Copy out the lines below that hold the word "herstellen".

_ _ _

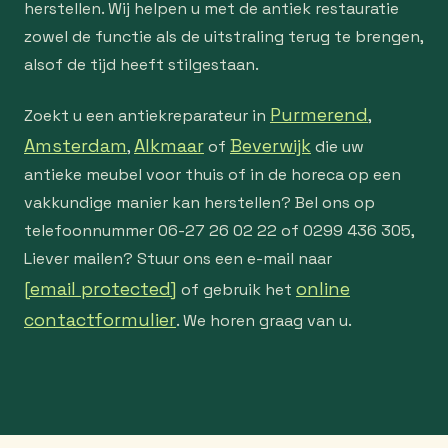
herstellen. Wij helpen u met de antiek restauratie
zowel de functie als de uitstraling terug te brengen,
alsof de tijd heeft stilgestaan.
Purmerend
Zoekt u een antiekreparateur in
,
Amsterdam
Alkmaar
Beverwijk
,
of
die uw
antieke meubel voor thuis of in de horeca op een
vakkundige manier kan herstellen? Bel ons op
telefoonnummer 06-27 26 02 22 of 0299 436 305,
Liever mailen? Stuur ons een e-mail naar
[email protected]
online
of gebruik het
contactformulier
. We horen graag van u.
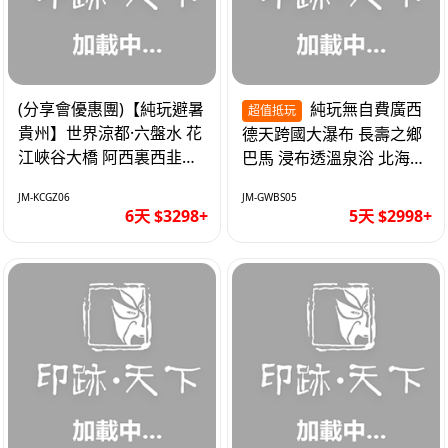
(分享會優惠團)【純玩避暑
純玩無自費廣西
超值抵玩
貴州】世界涼都·六盤水 花
德天跨國大瀑布 長壽之鄉
江峽谷大橋 阿西裏西韭菜
巴馬 浸布透溫泉浴 北海銀
坪 烏江寨 豪華雙飛6天
灘 巴士5天
JM-KCGZ06
JM-GWBS05
6天 $3298+
5天 $2998+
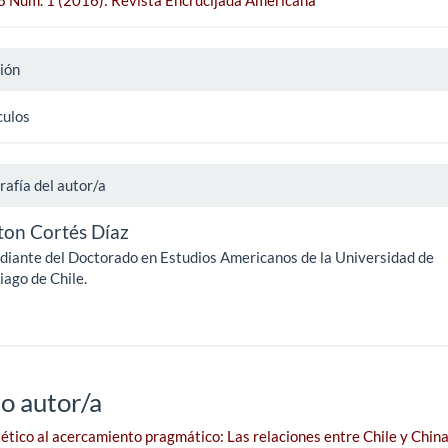
ión
culos
rafía del autor/a
ton Cortés Díaz
diante del Doctorado en Estudios Americanos de la Universidad de
iago de Chile.
o autor/a
ético al acercamiento pragmático: Las relaciones entre Chile y China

_ _ _

### SOLUTION
herstellen. Wij helpen u met de antiek restauratie
vakkundige manier kan herstellen? Bel ons op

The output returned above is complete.